● **INSTRUCTIONS FOR THE TASK**
Return all lines in the data where the string "niemowląt" can be found.

● **INPUT RECORDS**
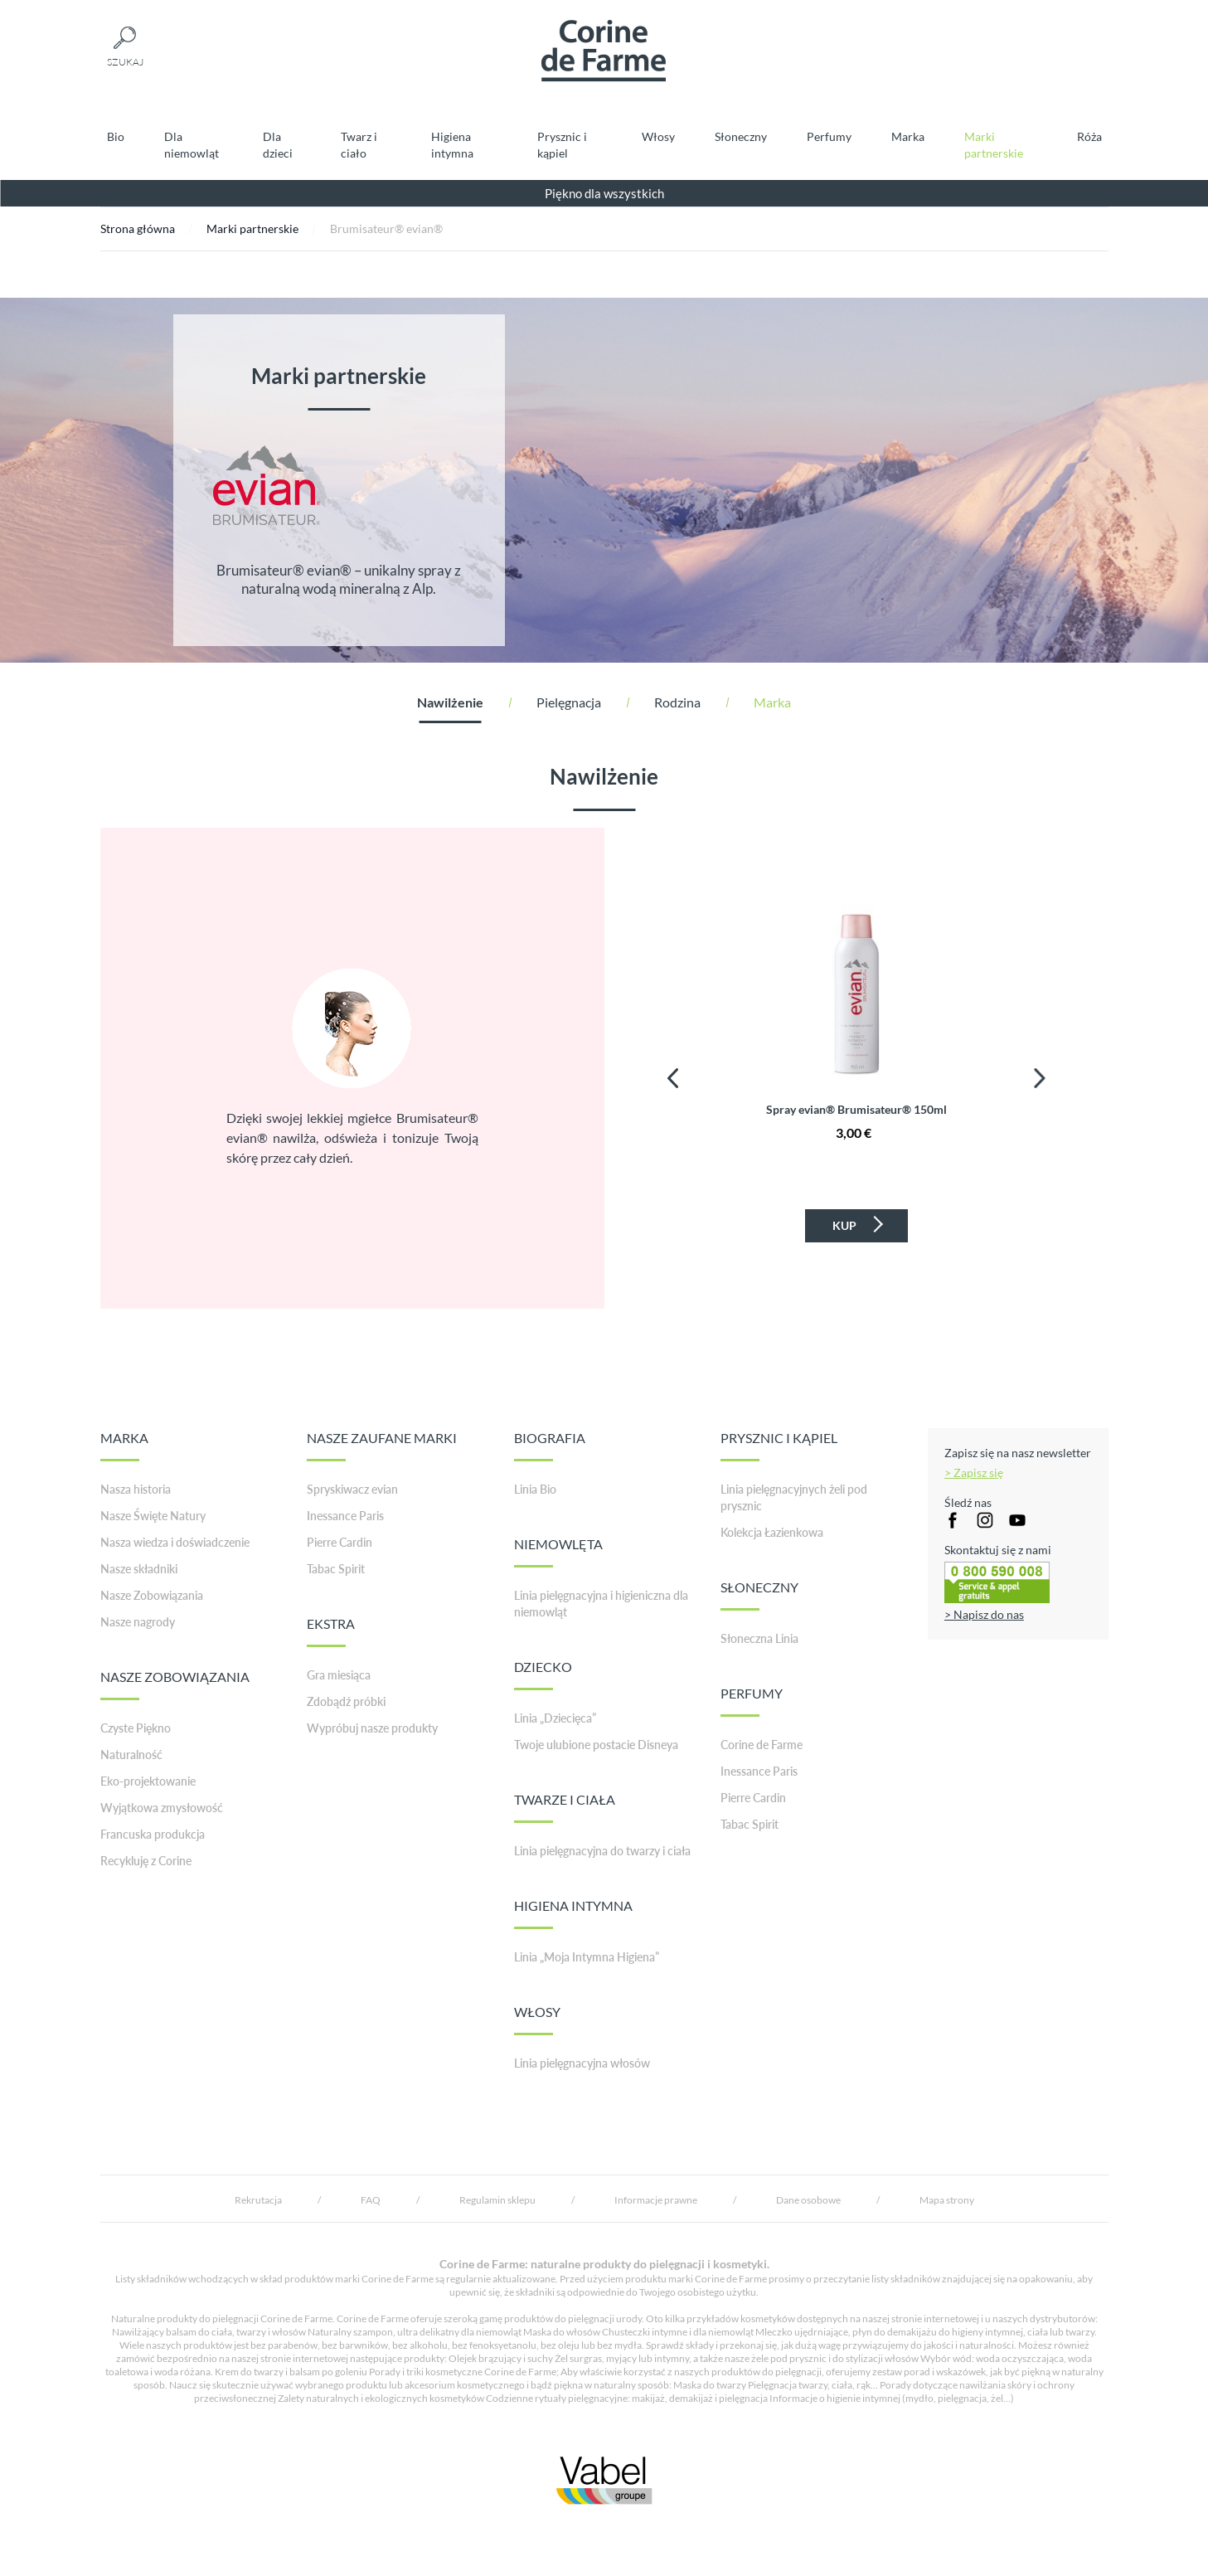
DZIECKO (543, 1674)
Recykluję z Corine (146, 1861)
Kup (856, 1224)
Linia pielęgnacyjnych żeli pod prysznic (793, 1497)
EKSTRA (331, 1631)
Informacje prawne (655, 2200)
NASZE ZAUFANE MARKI (382, 1445)
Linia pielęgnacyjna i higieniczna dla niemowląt (601, 1603)
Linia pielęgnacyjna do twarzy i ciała (602, 1851)
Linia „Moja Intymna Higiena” (586, 1957)
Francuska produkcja (152, 1834)
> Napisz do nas (984, 1614)
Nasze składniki (138, 1569)
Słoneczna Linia (759, 1638)
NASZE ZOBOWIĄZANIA (175, 1684)
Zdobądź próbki (346, 1701)
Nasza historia (135, 1489)
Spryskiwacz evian (352, 1489)
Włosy (658, 136)
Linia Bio (535, 1489)
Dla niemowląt (191, 144)
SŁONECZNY (759, 1595)
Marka (907, 136)
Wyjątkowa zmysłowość (161, 1808)
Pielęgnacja (568, 702)
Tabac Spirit (336, 1569)
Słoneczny (741, 136)
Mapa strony (946, 2200)
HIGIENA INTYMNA (573, 1913)
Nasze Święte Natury (153, 1516)
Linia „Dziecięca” (555, 1718)
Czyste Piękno (135, 1728)
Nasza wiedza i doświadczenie (175, 1542)
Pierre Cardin (339, 1542)
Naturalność (131, 1754)
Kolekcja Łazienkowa (771, 1532)
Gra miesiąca (339, 1675)
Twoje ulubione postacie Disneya (596, 1745)
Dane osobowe (808, 2200)
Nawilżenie (450, 702)
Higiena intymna (452, 144)
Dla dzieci (278, 144)
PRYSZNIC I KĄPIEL (778, 1445)
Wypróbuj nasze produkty (372, 1728)
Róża (1089, 136)
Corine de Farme (761, 1745)
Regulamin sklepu (497, 2200)
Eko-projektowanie (148, 1781)
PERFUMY (751, 1701)
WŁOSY (537, 2019)
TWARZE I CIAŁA (564, 1807)
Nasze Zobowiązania (151, 1595)
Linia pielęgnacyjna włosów (582, 2063)
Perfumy (829, 136)
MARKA (124, 1445)
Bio (115, 136)
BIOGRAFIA (549, 1445)
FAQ (371, 2200)
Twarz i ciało (359, 144)
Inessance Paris (345, 1516)
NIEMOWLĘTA (558, 1551)
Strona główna (137, 228)
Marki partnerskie (993, 144)
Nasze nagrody (137, 1622)
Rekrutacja (258, 2200)
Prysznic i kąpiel (562, 144)
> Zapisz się (973, 1472)
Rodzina (677, 702)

● **OUTPUT**
Linia pielęgnacyjna i higieniczna dla niemowląt (601, 1603)
Dla niemowląt (191, 144)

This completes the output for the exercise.